Fine-tune the Model: The next step is to fine-tune the PEGASUS model. This model aims to produce a summary of the provided texts.
Evaluate the Model: We employ the evaluation technique using ROUGE after the model training process to evaluate the trained model performance.
Test and Inference: Once trained, the model is instantiated and its ability to summarize previously unseen dialogues in the given example is assessed.
Save the Model: Finally, we store the model as well as the tokenizer. This assists in the purpose of reusing the trained model for a similar task in the future.
Methodology
Data Preparation: Download and load the SAMSum dataset. We prepare these for training by tokenizing them with SentencePiece.
Model Setup: We will be employing the PEGASUS model available in the Hugging Face Library.
Fine-Tuning: The model is trained on the tokenized SAMSum dataset.
Evaluation: When the training is done we measure the performance using ROUGE metrics.
Testing and Deployment: After evaluation, we test the model with new dialogues. Finally, we save the fine-tuned model and tokenizer.
Data Collection and Preparation Workflow
Data Collection Workflow
- Collect the Dataset: First, we collect the SAMSum dataset.
- Load the Dataset: We load the SAMSum dataset into our environment using the Hugging Face datasets library
- Explore the Data: We take a closer look at the dataset, which includes two main columns: dialogue and summary.
Data Preparation Workflow
- Tokenization: The data is tokenized by us using SentencePiece. Adding breaks to the text helps the model understand it and breaks it into smaller tokens so the model can work properly.
- Truncation and Padding: Short long texts and pad short ones, so that our dialogue size is fixed input size.
- Batch the Data: We tokenized the data and then split it into smaller batches.
Code Explanation
STEP 1:
This code installs two important libraries of Python. The first command installs the accelerate library. This library is useful for managing and fastening the training of models especially on GPU. The second command is used to install the transformers library. This library offers pre-trained models for tasks like translation, summarization, etc.

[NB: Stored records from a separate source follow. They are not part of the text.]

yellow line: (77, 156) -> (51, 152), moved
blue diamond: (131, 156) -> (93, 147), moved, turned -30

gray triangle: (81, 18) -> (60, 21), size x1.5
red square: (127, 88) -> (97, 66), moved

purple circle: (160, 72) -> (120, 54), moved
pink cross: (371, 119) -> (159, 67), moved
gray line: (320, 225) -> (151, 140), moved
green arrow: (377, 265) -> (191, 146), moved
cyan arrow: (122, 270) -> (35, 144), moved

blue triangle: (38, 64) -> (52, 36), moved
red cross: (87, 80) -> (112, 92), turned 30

! pip install -U accelerate
! pip install -U transformers
This command installs several important libraries. The transformers[sentencepiece] part installs the Transformers library along with SentencePiece for tokenizing text. datasets are for loading and processing datasets easily. Sacrebleu and rouge_score are tools for evaluating model performance. Especially for text summarization tasks. Finally, py7zr is a library for handling 7zip compressed files.

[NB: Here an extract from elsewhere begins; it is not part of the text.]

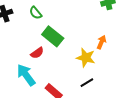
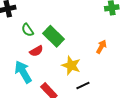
green semicircle: (36, 13) -> (28, 30), moved
yellow star: (86, 58) -> (71, 65), moved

!pip install transformers[sentencepiece] datasets sacrebleu rouge_score py7zr -q
!nvidia-smi
It imports pipeline and set_seed from Transformers for building models, matplotlib for plotting visual graphs, datasets for loading data, and nltk for text tokenization. Additionally, it includes tqdm for progress bars and torch for deep learning.
# Import necessary libraries
# Import pipeline for easy model inference, and set_seed for reproducibility
from transformers import pipeline, set_seed
# Import matplotlib for visualization
import matplotlib.pyplot as plt
# Import load_dataset to load datasets
from datasets import load_dataset
# Import pandas for data manipulation
import pandas as pd
# Import AutoModelForSeq2SeqLM and AutoTokenizer for sequence-to-sequence tasks
from transformers import AutoModelForSeq2SeqLM, AutoTokenizer
# Import NLTK (Natural Language Toolkit) for text processing
import nltk
# Import sent_tokenize for sentence tokenization
from nltk.tokenize import sent_tokenize
# Import tqdm for progress bars
from tqdm import tqdm
# Import PyTorch for deep learning capabilities
import torch
# Download NLTK tokenizer models
nltk.download("punkt")
STEP 2:
Model setup
This code initializes and configures the PEGASUS model for the purpose of summarization. It begins by checking if a GPU is available. Based on that, adjust the device for either the CUDA GPU or the CPU. After this, it uses the checkpoint “google/pegasus-cnn_dailymail”, which is available on Hugging Face’s model hub, to download the PEGASUS model and the tokenizer. In the end, the model is also loaded to the existing device, which can be a GPU or a CPU, for quick processing.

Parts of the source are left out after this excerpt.